Every line with "mail" in it should be copied from the data.

Saved entries:
○ ○ ○ ○ ○ ○ ○
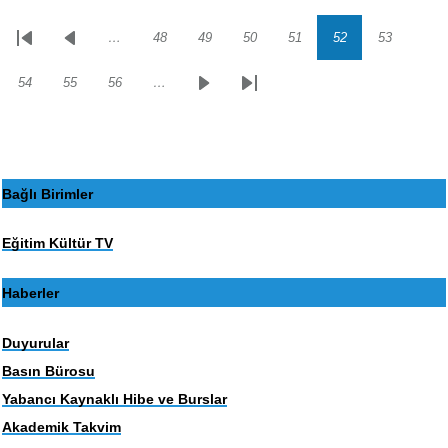
…
48
49
50
51
52
53
Sayfalama
İlk
Önceki
Sayfa
Sayfa
Sayfa
Sayfa
Sayfa
Sayfa
sayfa
sayfa
54
55
56
…
Sayfa
Sayfa
Sayfa
Sonraki
Son
sayfa
sayfa
Bağlı Birimler
Eğitim Kültür TV
Haberler
Duyurular
Basın Bürosu
Yabancı Kaynaklı Hibe ve Burslar
Akademik Takvim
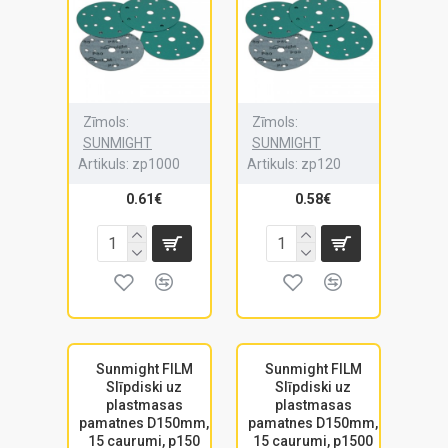
Zīmols:
Zīmols:
SUNMIGHT
SUNMIGHT
Artikuls:
zp1000
Artikuls:
zp120
0.61€
0.58€
Sunmight FILM
Sunmight FILM
Slīpdiski uz
Slīpdiski uz
plastmasas
plastmasas
pamatnes D150mm,
pamatnes D150mm,
15 caurumi, p150
15 caurumi, p1500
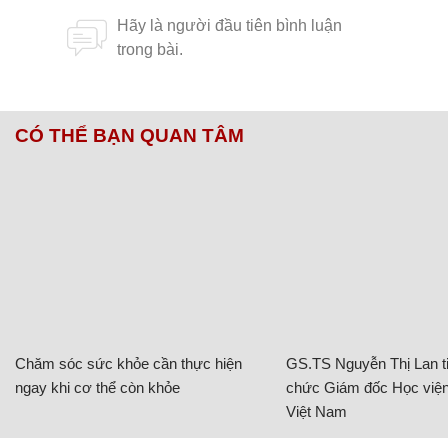
CÓ THỂ BẠN QUAN TÂM
Chăm sóc sức khỏe cần thực hiện
GS.TS Nguyễn Thị Lan ti
ngay khi cơ thể còn khỏe
chức Giám đốc Học viện
Việt Nam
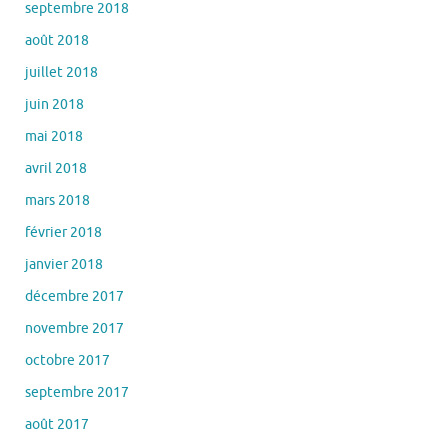
septembre 2018
août 2018
juillet 2018
juin 2018
mai 2018
avril 2018
mars 2018
février 2018
janvier 2018
décembre 2017
novembre 2017
octobre 2017
septembre 2017
août 2017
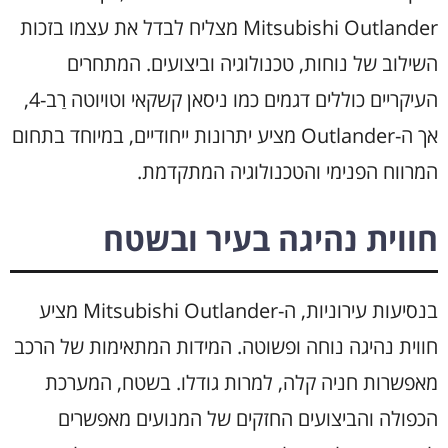
Mitsubishi Outlander מצליח לבדל את עצמו בזכות
השילוב של נוחות, טכנולוגיה וביצועים. המתחרים
העיקריים כוללים דגמים כמו ניסאן קשקאי וטויוטה רַב-4,
אך ה-Outlander מציע יתרונות ייחודיים, במיוחד בתחום
המרווח הפנימי והטכנולוגיה המתקדמת.
חווית נהיגה בעיר ובשטח
בנסיעות עירוניות, ה-Mitsubishi Outlander מציע
חווית נהיגה נוחה ופשוטה. המידות המתאימות של הרכב
מאפשרות חניה קלה, למרות גודלו. בשטח, המערכת
הכפולה והביצועים החזקים של המנועים מאפשרים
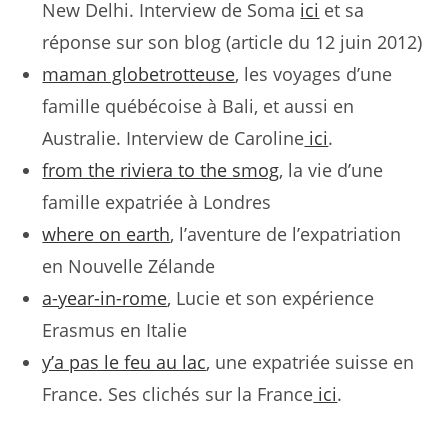
New Delhi. Interview de Soma
ici
et sa
réponse sur son blog (article du 12 juin 2012)
maman globetrotteuse
, les voyages d’une
famille québécoise à Bali, et aussi en
Australie. Interview de Caroline
ici
.
from the riviera to the smog
, la vie d’une
famille expatriée à Londres
where on earth
, l’aventure de l’expatriation
en Nouvelle Zélande
a-year-in-rome
, Lucie et son expérience
Erasmus en Italie
y’a pas le feu au lac
, une expatriée suisse en
France. Ses clichés sur la France
ici
.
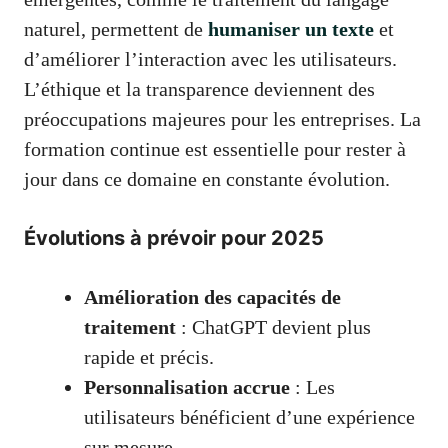
naturel, permettent de
humaniser un texte
et
d’améliorer l’interaction avec les utilisateurs.
L’éthique et la transparence deviennent des
préoccupations majeures pour les entreprises. La
formation continue est essentielle pour rester à
jour dans ce domaine en constante évolution.
Évolutions à prévoir pour 2025
Amélioration des capacités de
traitement
: ChatGPT devient plus
rapide et précis.
Personnalisation accrue
: Les
utilisateurs bénéficient d’une expérience
sur mesure.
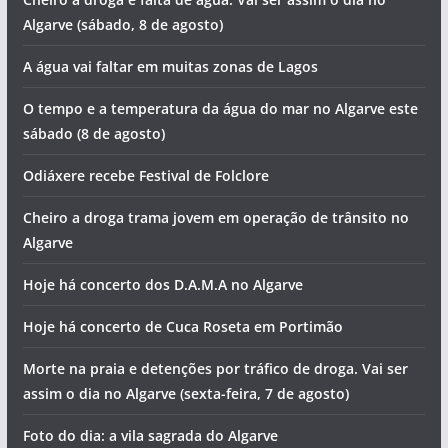
Artigos recentes
Hoje há concerto de Fernando Daniel em Portimão
Foto do dia: nesta cidade algarvia vislumbramos uma
igreja a cada esquina
Cheiro a droga e falta de água. Vai ser assim o dia no
Algarve (sábado, 8 de agosto)
A água vai faltar em muitas zonas de Lagos
O tempo e a temperatura da água do mar no Algarve este
sábado (8 de agosto)
Odiáxere recebe Festival de Folclore
Cheiro a droga trama jovem em operação de trânsito no
Algarve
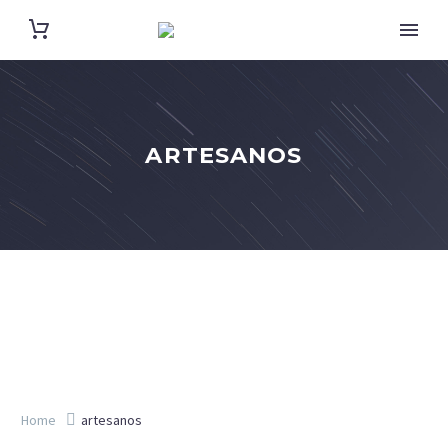
ARTESANOS
Home
artesanos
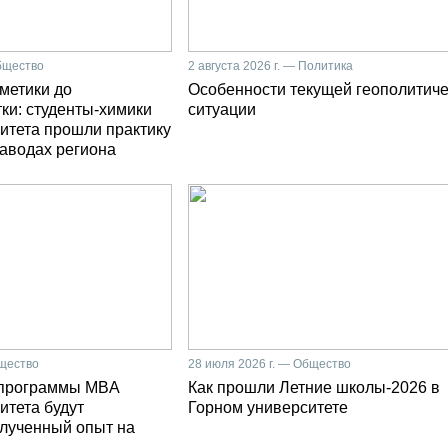
Общество
2 августа 2026 г. — Политика
сметики до
Особенности текущей геополитич
ки: студенты-химики
ситуации
итета прошли практику
заводах региона
бщество
28 июля 2026 г. — Общество
 программы MBA
Как прошли Летние школы-2026 в
итета будут
Горном университете
олученный опыт на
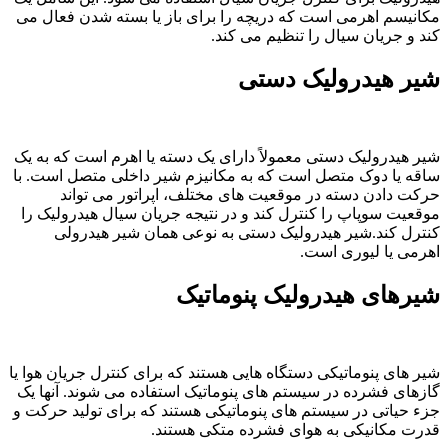
مکانیسم اهرمی است که دریچه را برای باز یا بسته شدن فعال می
کند و جریان سیال را تنظیم می کند.
شیر هیدرولیک دستی
شیر هیدرولیک دستی معمولاً دارای یک دسته یا اهرم است که به یک
ساقه یا دوک متصل است که به مکانیزم شیر داخلی متصل است. با
حرکت دادن دسته در موقعیت های مختلف، اپراتور می تواند
موقعیت سوپاپ را کنترل کند و در نتیجه جریان سیال هیدرولیک را
کنترل کند.شیر هیدرولیک دستی به نوعی همان شیر هیدرولی
اهرمی یا لیوری است.
شیرهای هیدرولیک پنوماتیک
شیر های پنوماتیکی دستگاه هایی هستند که برای کنترل جریان هوا یا
گازهای فشرده در سیستم های پنوماتیک استفاده می شوند. آنها یک
جزء حیاتی در سیستم های پنوماتیکی هستند که برای تولید حرکت و
قدرت مکانیکی به هوای فشرده متکی هستند.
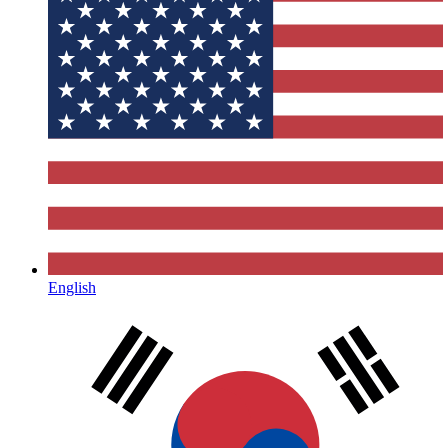
English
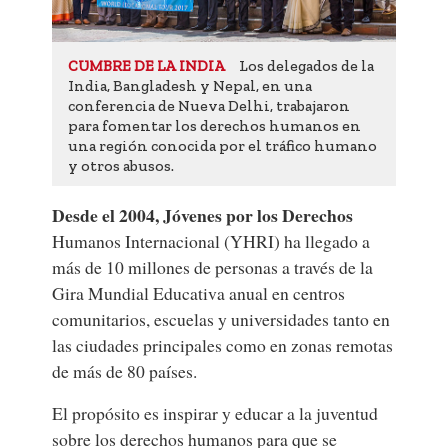
Los delegados de la
CUMBRE DE LA INDIA
India, Bangladesh y Nepal, en una
conferencia de Nueva Delhi, trabajaron
para fomentar los derechos humanos en
una región conocida por el tráfico humano
y otros abusos.
Desde el 2004, Jóvenes por los Derechos
Humanos Internacional (YHRI) ha llegado a
más de 10 millones de personas a través de la
Gira Mundial Educativa anual en centros
comunitarios, escuelas y universidades tanto en
las ciudades principales como en zonas remotas
de más de 80 países.
El propósito es inspirar y educar a la juventud
sobre los derechos humanos para que se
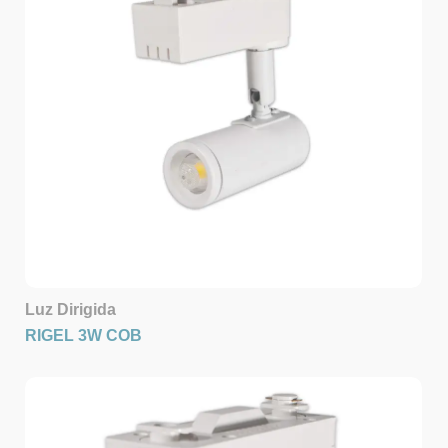
Luz Dirigida
RIGEL 3W COB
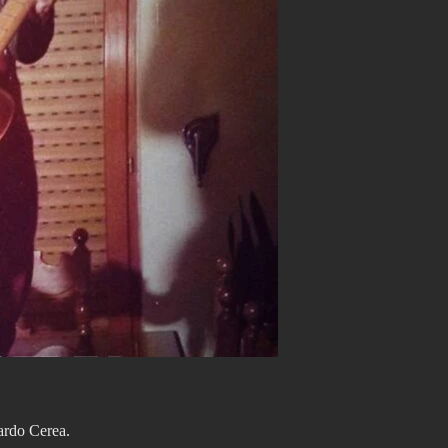
ardo Cerea.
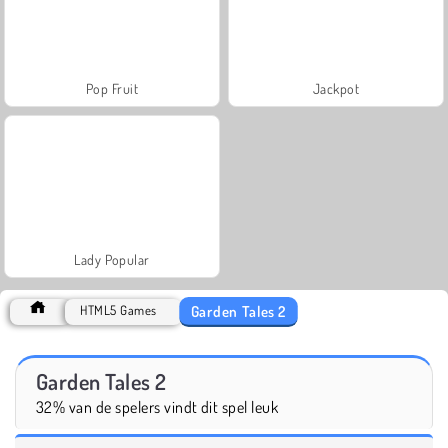
Pop Fruit
Jackpot
Lady Popular
Garden Tales 2
HTML5 Games
Garden Tales 2
32% van de spelers vindt dit spel leuk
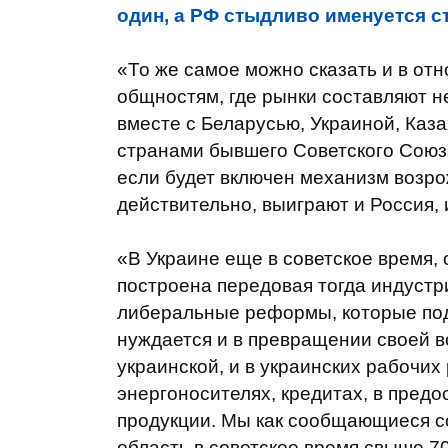
один, а РФ стыдливо именуется с
«То же самое можно сказать и в от
общностям, где рынки составляют н
вместе с Беларусью, Украиной, Каз
странами бывшего Советского Союза,
если будет включен механизм возр
действительно, выиграют и Россия, и
«В Украине еще в советское время,
построена передовая тогда индустри
либеральные реформы, которые по
нуждается и в превращении своей 
украинской, и в украинских рабочих
энергоносителях, кредитах, в пред
продукции. Мы как сообщающиеся со
область в советское время свыше 7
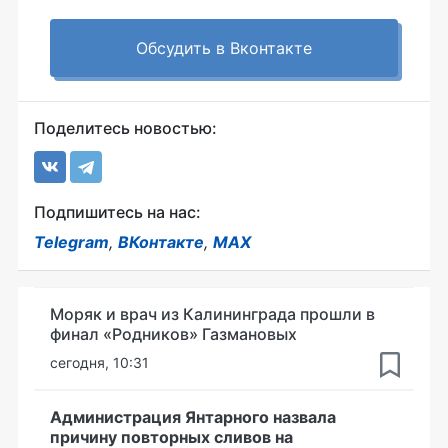
Обсудить в Вконтакте
Поделитесь новостью:
Подпишитесь на нас:
Telegram
,
ВКонтакте
,
MAX
Моряк и врач из Калининграда прошли в
финал «Родников» Газмановых
сегодня, 10:31
Администрация Янтарного назвала
причину повторных сливов на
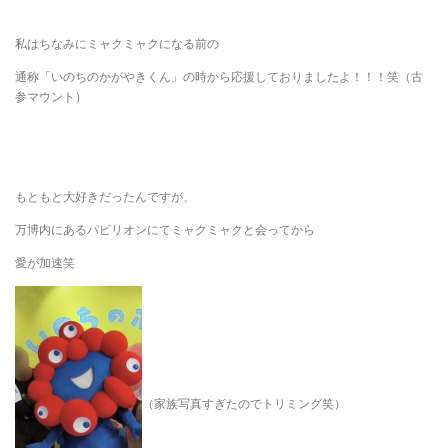
私はちなみにミャクミャクになる前の
通称「いのちのかがやきくん」の時から応援しておりましたよ！！！笑（古
参マウント）
もともと大好きだったんですが、
万博内にあるパビリオンにてミャクミャクと会ってから
愛が加速笑
（家族写真すぎたのでトリミング笑）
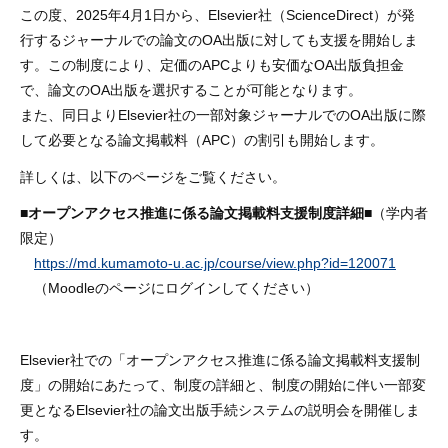
この度、2025年4月1日から、Elsevier社（ScienceDirect）が発
行するジャーナルでの論文のOA出版に対しても支援を開始しま
す。この制度により、定価のAPCよりも安価なOA出版負担金
で、論文のOA出版を選択することが可能となります。
また、同日よりElsevier社の一部対象ジャーナルでのOA出版に際
して必要となる論文掲載料（APC）の割引も開始します。
詳しくは、以下のページをご覧ください。
■オープンアクセス推進に係る論文掲載料支援制度詳細■
（学内者
限定）
https://md.kumamoto-u.ac.jp/course/view.php?id=120071
（Moodleのページにログインしてください）
Elsevier社での「オープンアクセス推進に係る論文掲載料支援制
度」の開始にあたって、制度の詳細と、制度の開始に伴い一部変
更となるElsevier社の論文出版手続システムの説明会を開催しま
す。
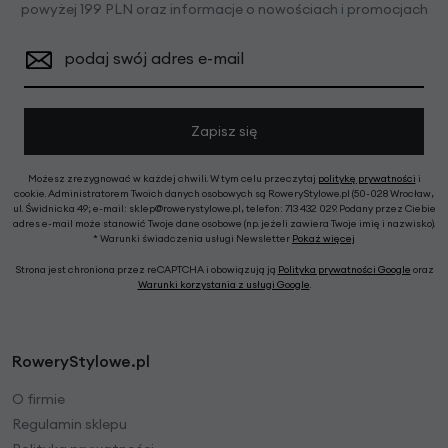
powyżej 199 PLN oraz informacje o nowościach i promocjach
podaj swój adres e-mail
Zapisz się
Możesz zrezygnować w każdej chwili. W tym celu przeczytaj
politykę prywatności
i
cookie. Administratorem Twoich danych osobowych są RoweryStylowe.pl (50-028 Wrocław,
ul. Świdnicka 49; e-mail: sklep@rowerystylowe.pl, telefon: 713 432 029. Podany przez Ciebie
adres e-mail może stanowić Twoje dane osobowe (np. jeżeli zawiera Twoje imię i nazwisko).
* Warunki świadczenia usługi Newsletter
Pokaż więcej
Strona jest chroniona przez reCAPTCHA i obowiązują ją
Polityka prywatności Google
oraz
Warunki korzystania z usługi Google
.
RoweryStylowe.pl
O firmie
Regulamin sklepu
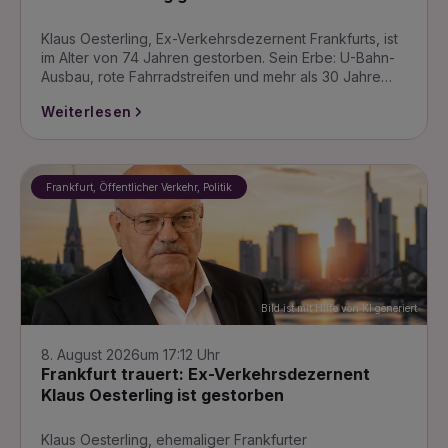
Klaus Oesterling, Ex-Verkehrsdezernent Frankfurts, ist
im Alter von 74 Jahren gestorben. Sein Erbe: U-Bahn-
Ausbau, rote Fahrradstreifen und mehr als 30 Jahre…
Weiterlesen
Frankfurt, Öffentlicher Verkehr, Politik
Bild ist mit Hilfe von KI generiert
8. August 2026
um 17:12 Uhr
Frankfurt trauert: Ex-Verkehrsdezernent
Klaus Oesterling ist gestorben
Klaus Oesterling, ehemaliger Frankfurter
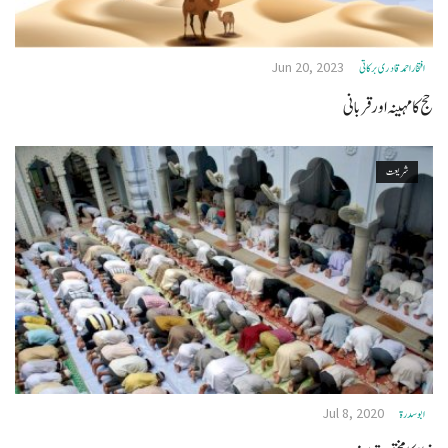
Jun 20, 2023
افتخاراحمدقادری برکاتی
حج کا مہینہ اور قربانی
شریعت
Jul 8, 2020
ابو سدرة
○ ○ ○ ○ ○ ○ ○
Written reply:
podaj swój adres e-mail
ul. Świdnicka 49; e-mail: sklep@rowerystylowe.pl, telefon: 713 432 029. Podany przez Ciebie
adres e-mail może stanowić Twoje dane osobowe (np. jeżeli zawiera Twoje imię i nazwisko).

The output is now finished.